According to the Centers for Medicare and Medicaid Services (CMS), 82% of staff in facilities nationwide are vaccinated, but the remaining 18% face termination from their jobs if they do not apply and are granted a federally recognized health or religious exemption.
“I think it was disheartening to hear many people, including some Supreme Court justices discussing the fact that they feel healthcare workers have no right to their own bodily autonomy,” said Jean-Marie Nacer, a registered nurse in Florida, who has chosen not to get vaccinated. “The real reason I went into healthcare was to help people and this ruling is basically saying if you don’t take this medical intervention, you can’t help people.”
“This mandate imposes on top of an already-historic workforce crisis,” added Kristen Knapp, spokeswoman for the Florida Healthcare Association, which oversees most of Florida’s nursing homes.
The current shortages plaguing the healthcare field right now are well-documented. According to Morning Consult, 1 in 5 healthcare workers have quit their jobs during the pandemic due to low pay and burnout that has been exacerbated by COVID-19, and 1 in 3 workers have considered quitting.
The record-low numbers have forced hospitals and other healthcare facilities to look for temporary fill-ins from freelance firms that can charge as much as 3x the rate of a staff member.
The prospect of losing even more workers due to the president’s mandate could worsen the problem, particularly in states where facility vaccination rates are below 70%, like Montana, Ohio, and Missouri. For every infraction where a faculty member is not vaccinated, a healthcare facility risks losing its Medicare and Medicaid funding.

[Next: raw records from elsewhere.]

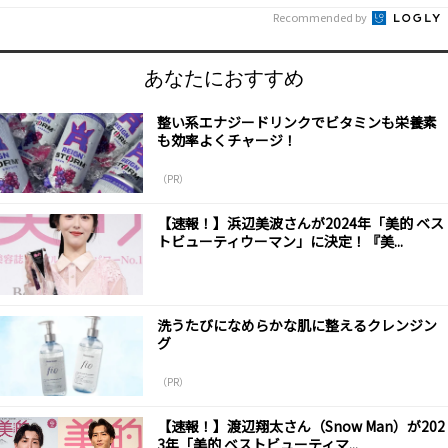
Recommended by
あなたにおすすめ
整い系エナジードリンクでビタミンも栄養素
も効率よくチャージ！
（PR）
【速報！】浜辺美波さんが2024年「美的 ベス
トビューティウーマン」に決定！『美...
洗うたびになめらかな肌に整えるクレンジン
グ
（PR）
【速報！】渡辺翔太さん（Snow Man）が202
3年「美的 ベストビューティマ...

“It’s a challenge. I’ve been working in long-term care for almost 14 years, and I’ve never seen a workforce shortage or workforce challenges like we’re experiencing right now,” said Knapp.
To help relieve the stress on the system, some nursing homes are limiting admissions of new patients so they can comply with a proper staff-to-client ratio, but that limits the ability of hospitals to discharge patients in some cases. In other cases, it forces families to search for nursing facilities farther from their home.
To help workers, some states have passed legislation that allows unemployment benefits to be extended to individuals who are fired because they refuse to get vaccinated.
Since vaccination status is considered a controllable circumstance, most states will not offer unemployment to those who are let go because they refuse to get the vaccine, but Kansas, Arkansas, Florida, Tennessee, and Iowa have passed legislation extending unemployment to those individuals.
Healthcare facilities in 25 states are required to comply with the vaccine mandate by Feb. 28. For 24 states, the mandate will not kick in until March 15. The only state exempted from Biden’s mandate is Texas, where a preliminary injunction prevents such requirements.
The 25 states, according to the Centers for Medicare & Medicaid Services, include California, Colorado, Connecticut, Delaware, Florida, Hawaii, Illinois, Maine, Maryland, Massachusetts, Michigan, Minnesota, Nevada, New Jersey, New Mexico, New York, North Carolina, Oregon, Pennsylvania, Rhode Island, Tennessee, Vermont, Virginia, Washington, and Wisconsin.
The mandate also kicks in in D.C. on Feb. 28.
The 24 states where the mandate kicks in on March 15 include Alabama, Alaska, Arizona, Arkansas, Georgia, Idaho, Indiana, Iowa, Kansas, Kentucky, Louisiana, Mississippi, Missouri, Montana, Nebraska, New Hampshire, North Dakota, Ohio, Oklahoma, South Carolina, South Dakota, Utah, West Virginia, and Wyoming, according to the CMS.